Dainerys Machado Vento y las dos mitades de la Isla
Los nueve cuentos de 'Retratos en la orilla' dan fe de la resistencia y el desgarramiento existencial del cubano
Salamanca/Las madres cubanas guardan, en lo más hondo del escaparate familiar, su álbum de quinceañeras. Lo esconden debajo de sábanas y revistas viejas, y jamás lo hojean. Ese libro –amarillo el papel, desenfocadas las imágenes– guarda los recuerdos más esenciales y remotos de la casa, el rostro de los muertos y la prosperidad de cartón que el país gozó en la era soviética.

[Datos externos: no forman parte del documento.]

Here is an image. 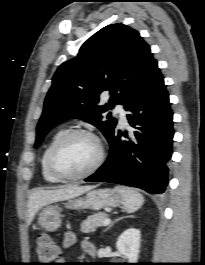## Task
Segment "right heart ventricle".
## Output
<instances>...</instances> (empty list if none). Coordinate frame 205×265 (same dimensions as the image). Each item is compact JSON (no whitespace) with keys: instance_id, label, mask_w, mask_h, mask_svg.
I'll return each mask as SVG.
<instances>
[{"instance_id":"e07e8e85","label":"right heart ventricle","mask_w":205,"mask_h":265,"mask_svg":"<svg viewBox=\"0 0 205 265\" xmlns=\"http://www.w3.org/2000/svg\"><path fill=\"white\" fill-rule=\"evenodd\" d=\"M65 131L60 129L58 131H56L49 139L44 151H43V154H42V157H41V172H42V176L44 178L45 181L49 182V183H58L60 180L56 179L47 169V166H46V156H47V152L50 148V146L52 145V143L62 134L64 133Z\"/></svg>"}]
</instances>
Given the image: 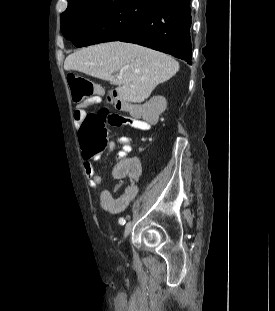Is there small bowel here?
Instances as JSON below:
<instances>
[{"mask_svg":"<svg viewBox=\"0 0 275 311\" xmlns=\"http://www.w3.org/2000/svg\"><path fill=\"white\" fill-rule=\"evenodd\" d=\"M93 105L96 104L81 103L75 108L74 119L77 126H81L87 114L86 108ZM122 108L130 110L132 113V116L124 117L122 125H128L143 131L152 128L154 122L138 118L133 107L122 104ZM117 141L121 146V150L116 156V169H111L110 171L111 176H114L115 180H140L141 175L139 171H143V164H139L138 159L135 158L134 155H128L131 150L132 139L128 136H121ZM111 145L113 149L115 145L113 141ZM81 156L83 160V169L88 179L89 186L92 188L99 187L103 181V177L95 172L94 162L100 158V155L92 156L86 149H83ZM137 191V185L133 183L127 187L125 194L121 198H112V194L115 193V188L104 187L101 192L102 202L97 208L98 213H105L106 216H117L118 212L123 211L127 204L136 196Z\"/></svg>","mask_w":275,"mask_h":311,"instance_id":"c3829d8e","label":"small bowel"}]
</instances>
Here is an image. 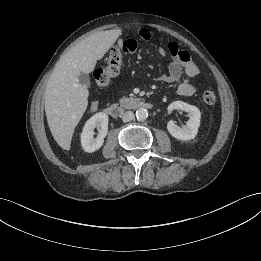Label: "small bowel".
I'll return each instance as SVG.
<instances>
[{
    "mask_svg": "<svg viewBox=\"0 0 261 261\" xmlns=\"http://www.w3.org/2000/svg\"><path fill=\"white\" fill-rule=\"evenodd\" d=\"M141 40L150 41L157 38V32L149 29L142 28L138 32ZM119 47L126 54H133L137 47V42L134 39H126L118 41ZM159 55L166 57L170 56V65L168 73L161 75L158 79L160 81L175 84L177 86V93L181 96H192L196 92L194 80L199 75L197 65L191 59L190 54L178 47L174 42H168L165 47L157 49ZM182 74L187 76V80L181 81ZM99 103L94 101L91 104V110L96 111Z\"/></svg>",
    "mask_w": 261,
    "mask_h": 261,
    "instance_id": "c3829d8e",
    "label": "small bowel"
}]
</instances>
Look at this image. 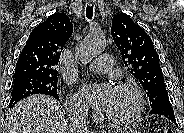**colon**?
<instances>
[{
  "instance_id": "5ec220e1",
  "label": "colon",
  "mask_w": 184,
  "mask_h": 133,
  "mask_svg": "<svg viewBox=\"0 0 184 133\" xmlns=\"http://www.w3.org/2000/svg\"><path fill=\"white\" fill-rule=\"evenodd\" d=\"M160 133H170L171 130L169 128H162L159 130Z\"/></svg>"
}]
</instances>
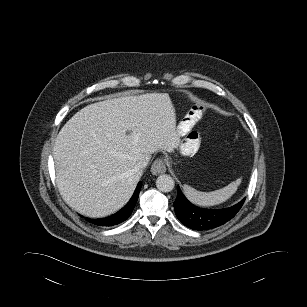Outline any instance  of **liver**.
I'll return each instance as SVG.
<instances>
[{"label": "liver", "instance_id": "liver-1", "mask_svg": "<svg viewBox=\"0 0 307 307\" xmlns=\"http://www.w3.org/2000/svg\"><path fill=\"white\" fill-rule=\"evenodd\" d=\"M167 93L125 96L90 104L60 130L53 149L63 200L80 214L101 218L123 207L142 172L141 159L180 145Z\"/></svg>", "mask_w": 307, "mask_h": 307}]
</instances>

Pero lo más íntimo y doloroso de esas fotos es la sospecha de que se pudo vivir la vida de otro modo, menos avasallante, con el hombre o la mujer que se amó primero. Repasando los contornos, disueltos por el pegamento y la polilla, revive la abuela de hierro, el padre borracho, la hermana envidiosa, el gato que nunca regresó a la casa y el amigo que abandonó la ciudad.
El libro, las fotos, están envenenados y es mejor devolverlos a su escondite e irse a colar el primer café del día, el que ayuda a despertar y a sobrellevarlo todo. La tristeza de la memoria cubana –en la isla y en el exilio– organiza los Retratos de la orilla de Dainerys Machado Vento (La Habana, 1986). Nacida "cuando Cuba reía", Machado era demasiado joven cuando el polvo y los escombros del Muro de Berlín fueron a dar a su país. Los que nacieron en lo que Castro llamó "Período Especial" –la escasez y el malestar de una guerra en tiempo de paz– tienen un recuerdo visceral, estomacal casi, del hambre y el rigor de esos años. El apetito, la necesidad de colmar una carencia existencial, define a los personajes de la habanera, deshechos entre ambas orillas.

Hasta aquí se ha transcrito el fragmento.